Diana Russell was born on November 6, 1938 in Cape Town, South Africa. After graduating from the University of Cape Town, she went on to study social sciences at the London School of Economics and Political Science. In 1963, she was admitted to Harvard, where she studied sociology and revolutionary movements and devoted part of her studies to the anti-apartheid movement in South Africa. In 1989, after meeting with activists in the movement, she published a book entitled "Lives of Courage: Women for a New South Africa", which has now been cited more than 150 times in other publications.
A very prolific author, she is at the origin of the first scientific work on incest, "The Secret Trauma", published in 1986. A true basis for studies on the subject, the book is cited today in more than 3000 scientific articles. In another study of 1984, based on an interview of 930 women, the author showed that among women who lived their childhood with their biological father, one in forty is sexually molested by her father, and this probability rises to one in six if the woman lived with a stepfather.
Feminicide
The term was first transcribed in 1992 in the book "Feminicide, the politics of killing women", which she wrote with Jill Radford. Their article is now cited nearly 1000 times.
Feminicide is defined as the most extreme form of violence and discrimination against women and girls. The term does not have exactly the same meaning in different countries: in Latin America the term "feminicidio" is used to describe the failure of governments to respond to the murder of women. Internationally, it is used more generally to refer to the killing of women and girls. Although this definition is broad to encompass the fact that sometimes women are involved in these murders, it is recognized that men are the main perpetrators of feminicide, and that most are committed by male partners.
Feminicides can take different forms, whether they are feminicides in armed conflict, associated feminicides (where the woman is "collateral damage"), dowry-related, honor-based, genital mutilation-related, lesbophobic, racist, etc.
Image: women are the biggest victims of their partners
In France, there is no official feminicide observatory. In 2006, the Institut médico-légal de Paris published a survey that showed that the murders of women were carried out in 85% of cases by their husbands, relatives or partners. In 2018, one third of the 120 women killed had previously filed a complaint or a handrail.
The creation of the term feminicide is of paramount importance in order to really state, and therefore fight against this phenomenon.
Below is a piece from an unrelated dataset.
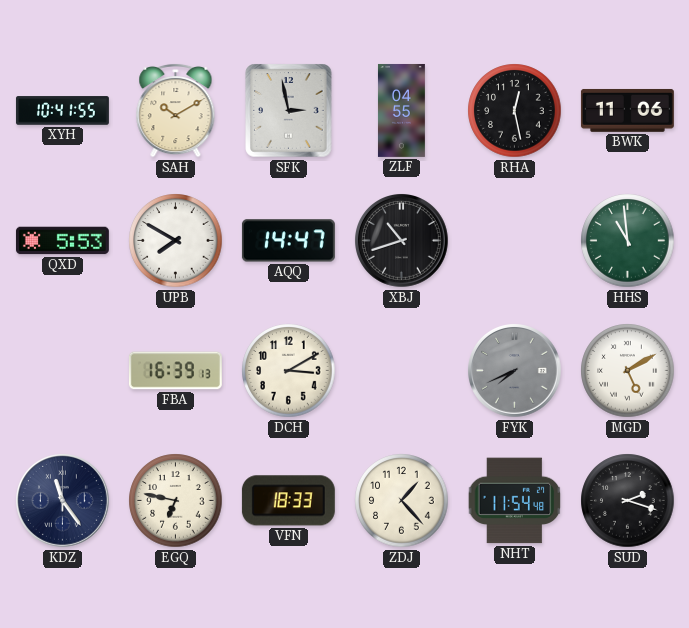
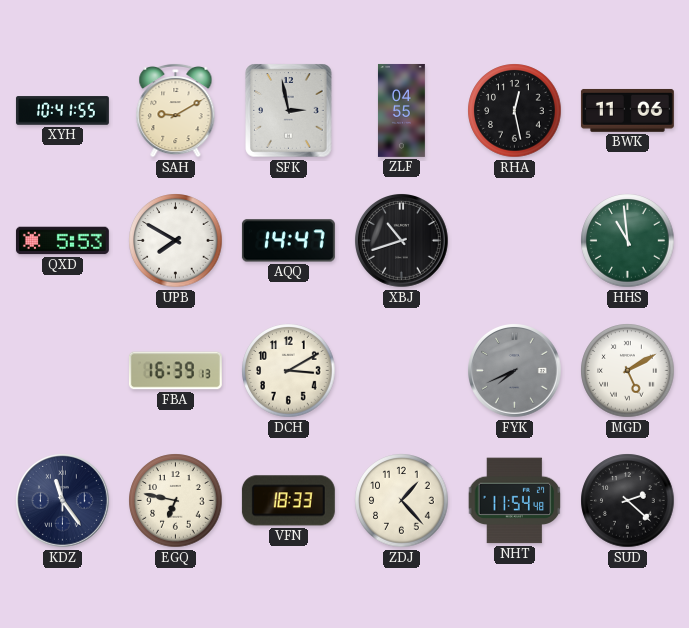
SAH: 10:10 -> 9:10
SUD: 2:18 -> 2:22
Image: Diana E.H. Russell, world-renowned feminist activist
Diana Russell spent her life fighting crimes against women through scientific studies. For 45 years, she wrote numerous books on rape, incest, pornography, and feminicide. She is also a grassroots activist, active in feminist events in the United States, South Africa and Europe. She has been responsible for tagging feminist slogans and destroying pornographic magazines.
In 2001, she received the Humanist Heroine Award from the American Humanist Association. She passed away on July 28, 2020 at the age of 81 in the United States.
Reference :
Russell, Diana EH. "The prevalence and seriousness of incestuous abuse: Stepfathers vs. biological fathers." Child Abuse & Neglect 8.1 (1984): 15-22.